Friday, June 12, 2009
Obama's Pharmaceutical Delusion [Mister R.]
Health care insider Mister R. offers his examination of the pharmaceutical industry and the impact that socialized medicine would have on it.
I think many writers are hitting the healthcare issue on the head with their comments, so I want to deviate from that a little to another issue not getting much focus.
The United States develops 93% of all new and breakthrough drugs worldwide. The reason for this is pharmaceutical companies are willing to spend the resources and take risks in order to develop new drugs that people will use to improve their wellbeing.
The cost for each drug to get from concept to market is $1,000,000,000 to $3,000,000,000 ($1 billion to $3 billion) each. And that does not include the money spent on drugs that do not make it to market (that's over and above the $1 to $3 billion).
The United States then issues a patent for the drug, which usually lasts seven years. Now, the company could appeal and it would then last longer, but for the most part, the pharmaceutical company has seven years to get their money back. After seven years, it comes off patent, and any company can make the drug generically. And since "other companies" didn't spend any research and development funds on the drug, the cost to make the drug is very low, and that is why generics are so much cheaper.

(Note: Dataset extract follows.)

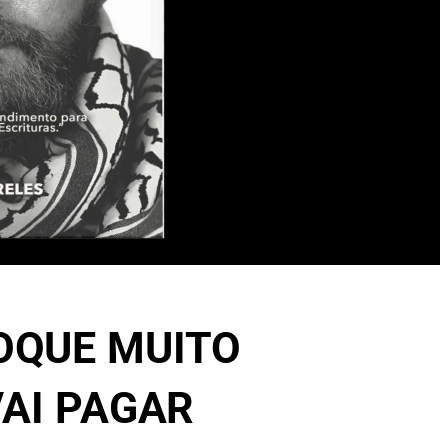
TOQUE MUITO
VAI PAGAR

Most times, the company that actually developed the drug will also manufacture the drug in generic form to squeeze more revenue from the market.
A person reading this might say, "oh, so that's why new drugs are so expensive." And the answer is, "yes", that's one reason. However, the other major reason will make everyone cringe.
Pharmaceutical companies then bring their drugs to other countries for their approval. Once approved by a country, they can sell their new drug there, but there's a catch: the drug is either hit with high tariffs or there are price controls on the drug.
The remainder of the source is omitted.